1. Santiago Levy, Under-Rewarded Efforts: The Elusive Quest for Prosperity in Mexico.  Probably the best current book on Mexico’s economy and why it has not grown more rapidly.  Most of all, Levy blames misallocation, and more specifically the attachment of too many workers to the low-productivity informal sector.  The author notes (p.34) that both the top 20 percent of the wage distribution, or even the top 1 percent, saw no wage growth from 1996 to 2015.

2. Sriya Iyer, The Economics of Religion in India.  A useful survey, which delivers on what the title promises.

3. Howard Sounes, Fab: An Intimate Life of Paul McCartney.  One of my favorite biographies, this book is also excellent on outlining the history of the Beatles (and subsequent McCartney groups) as problems in the theory and practice of management.  I now have ordered the author’s other books on music history.

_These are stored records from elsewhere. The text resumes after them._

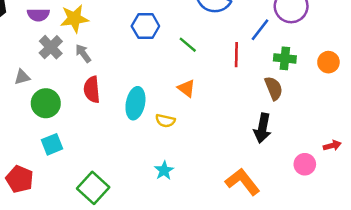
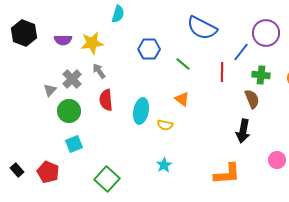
gray cross: (51, 47) -> (72, 79), moved
gray triangle: (22, 77) -> (50, 90), turned -32
orange L-shape: (243, 182) -> (227, 174), turned 124

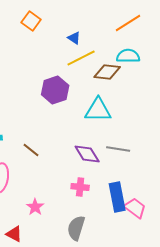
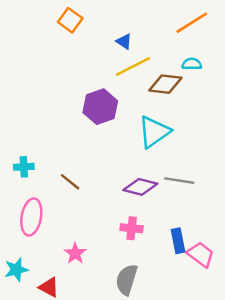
cyan semicircle: (128, 56) -> (192, 64), size x0.7
cyan triangle: (98, 110) -> (154, 132), turned -36
purple diamond: (87, 154) -> (140, 187), turned -44
blue rectangle: (117, 197) -> (178, 241), size x0.7

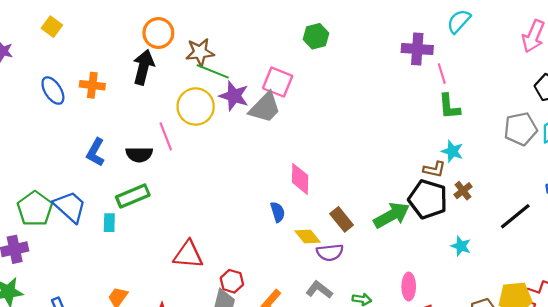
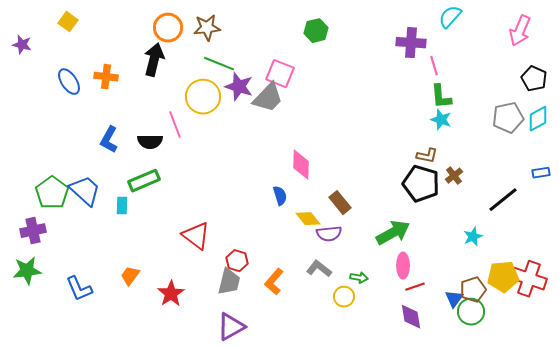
brown star: (200, 52) -> (207, 28), moved
cyan star: (452, 151) -> (441, 120), moved
green arrow: (392, 215) -> (393, 233), moved
cyan star: (461, 246) -> (473, 237), moved, turned 30
red triangle: (188, 255) -> (196, 236), turned 32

4. Jeffrey D. Sachs, A New Foreign Policy: Beyond American Exceptionalism.  This book is somewhat less radical than I had been expecting, mostly concentrating on the potential gains from multilateralism, international cooperation, and international law.  Or is that the truly radical view?

5. Roger Scruton, Music as an Art.  The chapter on Schubert is the highlight, and perhaps the best explanation of that composer’s beauty and importance.  The book is otherwise high variance, with the remarks on morals and aesthetic philosophy much weaker.  At times he pops open an insight when it is least expected, such as on heavy metal music: “In the realm of pop they were the modernists, undergoing in their own way that revolution against kitsch and cliche that had set Schoenberg and Adorno on the path towards 12-tone serialism.”

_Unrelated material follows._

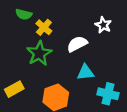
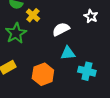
white star: (103, 25) -> (91, 16), moved
green star: (39, 53) -> (16, 33), moved

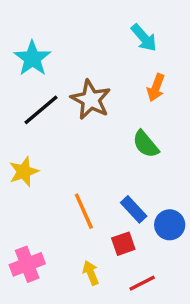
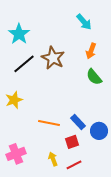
green semicircle: (146, 144) -> (94, 77), moved
orange line: (84, 211) -> (49, 123), turned -55
red line: (142, 283) -> (74, 165), moved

Helene Rosenblatt, The Lost History of Liberalism: From Ancient Rome to the Twenty-First Century, presents liberals as moralists and debunks the notion of liberalism as so exclusively an Anglo-American phenomenon.

Dean Keith Simonton, The Genius Checklist: Nine Paradoxical Tips on How You! Can Become a Creative Genius, is a popularization of some of his earlier research on genius and creative achievement.

Notable is Stephen L. Carter’s new biography of his grandmother, Invisible: The Forgotten Story of the Black Woman Lawyer Who Took Down America’s Most Powerful Mobster.